> **Input for this task**:
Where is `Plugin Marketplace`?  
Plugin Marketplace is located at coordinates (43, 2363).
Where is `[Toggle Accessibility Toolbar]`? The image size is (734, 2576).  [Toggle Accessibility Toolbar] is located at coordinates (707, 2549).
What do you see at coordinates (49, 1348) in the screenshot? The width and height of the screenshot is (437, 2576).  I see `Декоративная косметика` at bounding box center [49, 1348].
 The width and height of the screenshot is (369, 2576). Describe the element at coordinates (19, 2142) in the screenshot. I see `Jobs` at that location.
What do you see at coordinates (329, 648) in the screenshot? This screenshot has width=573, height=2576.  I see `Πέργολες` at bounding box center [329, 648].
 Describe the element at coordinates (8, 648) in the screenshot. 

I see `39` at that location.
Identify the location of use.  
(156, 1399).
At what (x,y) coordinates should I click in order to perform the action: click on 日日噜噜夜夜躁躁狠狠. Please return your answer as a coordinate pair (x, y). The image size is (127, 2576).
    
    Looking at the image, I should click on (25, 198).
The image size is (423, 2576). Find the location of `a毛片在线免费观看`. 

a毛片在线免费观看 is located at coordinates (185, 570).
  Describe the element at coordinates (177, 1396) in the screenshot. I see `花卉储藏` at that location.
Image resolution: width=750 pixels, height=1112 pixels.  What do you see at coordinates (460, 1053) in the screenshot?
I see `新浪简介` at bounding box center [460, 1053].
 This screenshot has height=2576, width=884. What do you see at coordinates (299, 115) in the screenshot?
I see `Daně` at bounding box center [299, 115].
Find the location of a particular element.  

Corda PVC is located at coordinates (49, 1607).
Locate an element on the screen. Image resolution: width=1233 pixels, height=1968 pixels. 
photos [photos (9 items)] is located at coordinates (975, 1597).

> **Exercise brief**:
Taking the line that contains "At what (x,y)" as the starting point, copy every line through the end of the listing exactly, and write nothing further.

> **Output for this task**:
At what (x,y) coordinates should I click in order to perform the action: click on 日日噜噜夜夜躁躁狠狠. Please return your answer as a coordinate pair (x, y). The image size is (127, 2576).
    
    Looking at the image, I should click on (25, 198).
The image size is (423, 2576). Find the location of `a毛片在线免费观看`. 

a毛片在线免费观看 is located at coordinates (185, 570).
  Describe the element at coordinates (177, 1396) in the screenshot. I see `花卉储藏` at that location.
Image resolution: width=750 pixels, height=1112 pixels.  What do you see at coordinates (460, 1053) in the screenshot?
I see `新浪简介` at bounding box center [460, 1053].
 This screenshot has height=2576, width=884. What do you see at coordinates (299, 115) in the screenshot?
I see `Daně` at bounding box center [299, 115].
Find the location of a particular element.  

Corda PVC is located at coordinates (49, 1607).
Locate an element on the screen. Image resolution: width=1233 pixels, height=1968 pixels. 
photos [photos (9 items)] is located at coordinates (975, 1597).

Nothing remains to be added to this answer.